L’ONAB rassure sur le prix de la volaille

Le président-directeur général de l’Office national des aliments de bétail (ONAB), Mohamed Batraoui, a affirmé que la volaille sera disponible en quantité suffisante durant le mois de Ramadhan.   

«D’ici à la fin du mois de mars, soit avant le Ramadhan, le marché de la volaille se stabilisera, et il est attendu même un retour à la normale», a-t-il affirmé  dans une déclaration à Horizons. Selon lui, les éleveurs ont commencé à faire la mise en place des poussins alors que l’ONAB dispose actuellement d’un stock de 10.000 tonnes. En plus de la contribution du secteur privé, s’ajoutera le stock de l’ONAB, déjà constitué d’une quantité allant de 50.000 à 60.000 tonnes de volaille qui sera mise sur le marché durant ce mois sacré. «Le poulet sera au disponible, entre le frais et le congelé», a précisé le responsable. Le stock de l’ONAB viendra en appoint pour équilibrer le marché, a-t-il précisé. Il a fait savoir que l’Office est en train d’élargir ses points de vente à travers toutes les wilayas, y compris dans les 10 nouvellement créées. L’ONAB compte également reconduire l’opération des points de vente effectuée l’année passée. «Notre objectif est d’être présent dans toutes les wilayas pour assurer le produit aux consommateurs.» Pour ce faire, l’ONAB dispose de 50 points de vente et  20 franchises gérées par des  agents agréés.

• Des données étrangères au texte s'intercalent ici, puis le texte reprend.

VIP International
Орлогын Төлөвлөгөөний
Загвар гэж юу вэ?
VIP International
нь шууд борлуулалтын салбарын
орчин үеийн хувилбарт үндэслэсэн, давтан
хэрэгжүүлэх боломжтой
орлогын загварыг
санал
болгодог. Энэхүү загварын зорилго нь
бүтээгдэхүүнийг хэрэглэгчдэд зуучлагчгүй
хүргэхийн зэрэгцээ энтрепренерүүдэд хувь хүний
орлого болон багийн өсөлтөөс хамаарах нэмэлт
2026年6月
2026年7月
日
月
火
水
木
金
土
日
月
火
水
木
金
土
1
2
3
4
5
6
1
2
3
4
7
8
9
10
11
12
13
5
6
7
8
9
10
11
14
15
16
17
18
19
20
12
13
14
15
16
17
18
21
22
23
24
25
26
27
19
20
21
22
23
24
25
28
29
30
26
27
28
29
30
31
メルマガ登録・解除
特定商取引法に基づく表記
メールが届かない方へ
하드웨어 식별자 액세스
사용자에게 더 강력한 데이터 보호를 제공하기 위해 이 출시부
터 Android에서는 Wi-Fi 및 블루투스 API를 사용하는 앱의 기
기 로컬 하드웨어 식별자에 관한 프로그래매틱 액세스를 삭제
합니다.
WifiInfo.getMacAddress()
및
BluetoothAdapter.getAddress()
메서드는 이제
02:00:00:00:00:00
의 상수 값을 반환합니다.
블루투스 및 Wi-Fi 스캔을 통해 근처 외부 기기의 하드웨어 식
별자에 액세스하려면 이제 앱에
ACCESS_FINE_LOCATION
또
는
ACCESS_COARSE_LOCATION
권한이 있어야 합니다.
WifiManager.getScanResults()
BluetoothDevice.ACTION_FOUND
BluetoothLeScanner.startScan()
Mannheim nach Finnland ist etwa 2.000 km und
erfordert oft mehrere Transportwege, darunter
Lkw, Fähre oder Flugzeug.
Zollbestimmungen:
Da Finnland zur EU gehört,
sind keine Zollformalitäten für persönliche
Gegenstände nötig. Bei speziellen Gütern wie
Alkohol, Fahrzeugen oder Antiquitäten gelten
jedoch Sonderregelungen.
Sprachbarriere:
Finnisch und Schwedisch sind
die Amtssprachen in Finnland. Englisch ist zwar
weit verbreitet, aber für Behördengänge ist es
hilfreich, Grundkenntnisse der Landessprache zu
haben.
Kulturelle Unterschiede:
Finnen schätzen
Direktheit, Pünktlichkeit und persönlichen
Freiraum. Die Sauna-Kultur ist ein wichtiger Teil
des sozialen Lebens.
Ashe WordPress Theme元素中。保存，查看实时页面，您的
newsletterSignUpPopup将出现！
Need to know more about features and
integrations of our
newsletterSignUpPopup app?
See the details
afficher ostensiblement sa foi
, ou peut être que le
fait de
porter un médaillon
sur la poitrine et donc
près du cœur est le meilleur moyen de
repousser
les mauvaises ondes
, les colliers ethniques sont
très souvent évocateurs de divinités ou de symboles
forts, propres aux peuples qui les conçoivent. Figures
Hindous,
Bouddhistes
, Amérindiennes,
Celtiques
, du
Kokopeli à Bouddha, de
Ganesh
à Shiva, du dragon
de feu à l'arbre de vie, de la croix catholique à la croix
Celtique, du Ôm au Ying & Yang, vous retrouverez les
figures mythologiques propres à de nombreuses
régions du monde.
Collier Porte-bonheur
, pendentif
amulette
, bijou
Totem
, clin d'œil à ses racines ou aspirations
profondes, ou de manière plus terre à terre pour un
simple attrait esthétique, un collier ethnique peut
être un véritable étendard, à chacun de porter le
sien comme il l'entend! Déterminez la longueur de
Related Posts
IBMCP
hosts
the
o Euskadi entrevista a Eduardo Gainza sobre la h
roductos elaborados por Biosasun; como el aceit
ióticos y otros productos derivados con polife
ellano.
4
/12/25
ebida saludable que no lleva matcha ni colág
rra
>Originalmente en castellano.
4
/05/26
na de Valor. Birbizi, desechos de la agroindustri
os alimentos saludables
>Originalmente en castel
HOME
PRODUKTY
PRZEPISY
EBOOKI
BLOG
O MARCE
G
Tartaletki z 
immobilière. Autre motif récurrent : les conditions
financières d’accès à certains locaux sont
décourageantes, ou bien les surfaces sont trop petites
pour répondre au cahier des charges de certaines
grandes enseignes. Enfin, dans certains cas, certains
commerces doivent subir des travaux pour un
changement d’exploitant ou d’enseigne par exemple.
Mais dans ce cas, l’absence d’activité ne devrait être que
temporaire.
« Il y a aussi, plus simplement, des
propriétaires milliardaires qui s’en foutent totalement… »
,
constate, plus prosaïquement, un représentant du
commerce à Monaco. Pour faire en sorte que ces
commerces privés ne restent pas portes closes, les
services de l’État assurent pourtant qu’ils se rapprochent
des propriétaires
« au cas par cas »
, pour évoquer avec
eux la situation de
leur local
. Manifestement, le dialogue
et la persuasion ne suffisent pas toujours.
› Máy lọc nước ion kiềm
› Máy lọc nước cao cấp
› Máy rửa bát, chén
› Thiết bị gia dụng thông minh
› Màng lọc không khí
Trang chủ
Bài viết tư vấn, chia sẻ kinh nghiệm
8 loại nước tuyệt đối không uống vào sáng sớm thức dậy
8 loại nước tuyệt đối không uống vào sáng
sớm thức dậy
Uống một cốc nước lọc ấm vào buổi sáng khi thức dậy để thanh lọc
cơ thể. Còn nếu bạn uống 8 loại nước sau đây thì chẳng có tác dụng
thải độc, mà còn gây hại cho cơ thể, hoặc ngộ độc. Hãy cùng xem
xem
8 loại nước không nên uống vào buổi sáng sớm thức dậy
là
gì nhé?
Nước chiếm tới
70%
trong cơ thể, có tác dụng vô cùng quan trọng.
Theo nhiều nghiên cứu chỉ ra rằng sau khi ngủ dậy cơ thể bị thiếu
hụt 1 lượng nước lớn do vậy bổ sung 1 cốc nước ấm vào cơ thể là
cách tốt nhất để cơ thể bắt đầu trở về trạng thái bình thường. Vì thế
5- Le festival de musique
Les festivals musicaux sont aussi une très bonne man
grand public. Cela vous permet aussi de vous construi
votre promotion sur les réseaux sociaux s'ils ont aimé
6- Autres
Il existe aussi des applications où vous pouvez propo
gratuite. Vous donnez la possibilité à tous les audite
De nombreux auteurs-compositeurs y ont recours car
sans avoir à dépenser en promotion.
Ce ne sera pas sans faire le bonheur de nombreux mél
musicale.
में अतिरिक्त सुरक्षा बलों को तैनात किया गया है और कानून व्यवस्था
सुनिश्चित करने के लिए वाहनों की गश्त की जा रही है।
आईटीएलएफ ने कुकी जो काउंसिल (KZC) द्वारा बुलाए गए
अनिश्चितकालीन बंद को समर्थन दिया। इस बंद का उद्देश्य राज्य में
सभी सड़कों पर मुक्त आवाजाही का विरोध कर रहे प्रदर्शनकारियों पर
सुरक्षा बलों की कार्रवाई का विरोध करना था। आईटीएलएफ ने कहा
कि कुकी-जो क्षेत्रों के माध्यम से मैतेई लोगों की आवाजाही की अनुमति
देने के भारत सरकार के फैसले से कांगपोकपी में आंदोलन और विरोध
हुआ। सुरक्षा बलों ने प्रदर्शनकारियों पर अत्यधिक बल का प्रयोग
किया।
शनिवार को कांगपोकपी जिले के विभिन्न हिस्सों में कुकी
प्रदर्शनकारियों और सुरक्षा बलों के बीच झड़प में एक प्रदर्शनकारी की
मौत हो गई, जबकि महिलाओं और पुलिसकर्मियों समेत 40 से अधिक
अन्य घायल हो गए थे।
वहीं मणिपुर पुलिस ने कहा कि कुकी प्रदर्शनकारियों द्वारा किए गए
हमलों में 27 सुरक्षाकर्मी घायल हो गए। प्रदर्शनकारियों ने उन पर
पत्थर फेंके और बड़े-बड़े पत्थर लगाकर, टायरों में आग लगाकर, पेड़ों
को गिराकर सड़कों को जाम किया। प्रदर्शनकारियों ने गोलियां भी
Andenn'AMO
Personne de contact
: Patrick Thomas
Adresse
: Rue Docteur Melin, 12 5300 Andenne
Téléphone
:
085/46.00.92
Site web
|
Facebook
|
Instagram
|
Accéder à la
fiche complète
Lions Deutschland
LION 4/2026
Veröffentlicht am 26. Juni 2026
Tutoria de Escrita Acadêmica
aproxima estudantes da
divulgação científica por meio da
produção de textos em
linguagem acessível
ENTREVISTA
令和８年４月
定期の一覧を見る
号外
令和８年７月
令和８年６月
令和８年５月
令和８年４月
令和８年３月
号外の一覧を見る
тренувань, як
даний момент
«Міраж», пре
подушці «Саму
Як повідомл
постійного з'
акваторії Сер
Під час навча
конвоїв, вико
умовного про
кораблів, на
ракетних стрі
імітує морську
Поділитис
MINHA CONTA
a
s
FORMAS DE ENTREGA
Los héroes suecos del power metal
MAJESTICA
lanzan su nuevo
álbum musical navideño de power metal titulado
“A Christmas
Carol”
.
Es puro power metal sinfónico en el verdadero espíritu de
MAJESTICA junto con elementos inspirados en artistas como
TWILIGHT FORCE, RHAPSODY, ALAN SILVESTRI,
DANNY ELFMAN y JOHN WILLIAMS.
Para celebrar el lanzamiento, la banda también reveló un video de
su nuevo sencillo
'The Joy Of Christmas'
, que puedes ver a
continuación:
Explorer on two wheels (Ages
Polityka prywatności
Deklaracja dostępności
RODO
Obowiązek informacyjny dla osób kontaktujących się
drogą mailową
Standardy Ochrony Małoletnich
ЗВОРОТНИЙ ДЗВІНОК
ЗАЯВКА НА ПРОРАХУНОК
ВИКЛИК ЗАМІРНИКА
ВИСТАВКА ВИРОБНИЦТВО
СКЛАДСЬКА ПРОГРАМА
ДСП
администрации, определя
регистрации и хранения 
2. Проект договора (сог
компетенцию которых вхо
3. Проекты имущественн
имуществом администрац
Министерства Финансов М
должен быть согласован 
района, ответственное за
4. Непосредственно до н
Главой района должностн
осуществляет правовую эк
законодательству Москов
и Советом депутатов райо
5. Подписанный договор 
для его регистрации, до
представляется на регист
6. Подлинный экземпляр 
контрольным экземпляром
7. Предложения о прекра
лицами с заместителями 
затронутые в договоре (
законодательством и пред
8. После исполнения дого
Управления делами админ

Flambée des prix sur le marché international

Concernant la flambée des prix constatés depuis plus d’un mois, le PDG de l’ONAB a expliqué que la cause principale est l’augmentation vertigineuse des prix des aliments de bétail sur le marché international. «Il y a 45 jours, le soja manquait à l’échelle internationale.  Durant cette crise sanitaire, 60% de la production mondiale de l’aliment de bétail a été pratiquement achetée par la Chine.  C’est ce qui a causé un déficit en matières premières et explique cette flambée des prix dumaïs et de soja. De ce fait, les éleveurs n’ont pas procédé à la mise en place de poussins durant 15 jours», explique-t-il.  Selon le responsable, les prix ont pratiquement doublé. De juin 2020 à ce jour, le prix du maïs est passé de 1.650 dollarsla tonne à 2.800 dollars. Le soja est cédé à 5.550dollars la tonne contre 3.500dollars auparavant. L’impact sur la production est considérablement ressenti. Si le coût de production de poulet était de 160 DA, il est passé, a-t-il précisé, à pratiquement 200 DA. A noter que l’Algérie importe un volume de 4 millions de tonne de maïs et 1,2 million de tonnes de soja annuellement pour un montant de 1,2 milliard de dollars.

A la question de savoir si cette tendance haussière des prix sur le marché national  se poursuivra durant les jours à venir,  Batraoui a indiqué qu’il ne peut se prononcer d’autant qu’elle dépend de la fluctuation des prix de l’aliment de bétail qui constitue près de 80% des charges de la production. Toutefois, «L’ONAB  œuvrera pour que les prix soient abordables», a-t-il promis.  Le responsable a souligné que, actuellement, le poulet  congelé est proposé au niveau des points de vente de l’Office à 300 DA le  kilo alors que le frais a atteint les 390 DA au niveau de certains marchés de l’Algérois.